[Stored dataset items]

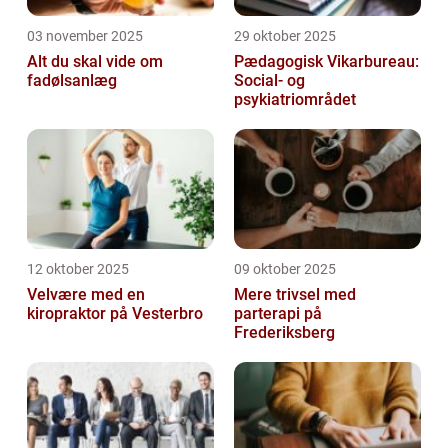
03 november 2025
29 oktober 2025
Alt du skal vide om
Pædagogisk Vikarbureau:
fadølsanlæg
Social- og
psykiatriområdet
12 oktober 2025
09 oktober 2025
Velvære med en
Mere trivsel med
kiropraktor på Vesterbro
parterapi på
Frederiksberg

[Task details]
Each entry must be set down word for word; no image may be carried over.

[Answer for the task]
03 november 2025
29 oktober 2025
Alt du skal vide om
Pædagogisk Vikarbureau:
fadølsanlæg
Social- og
psykiatriområdet
12 oktober 2025
09 oktober 2025
Velvære med en
Mere trivsel med
kiropraktor på Vesterbro
parterapi på
Frederiksberg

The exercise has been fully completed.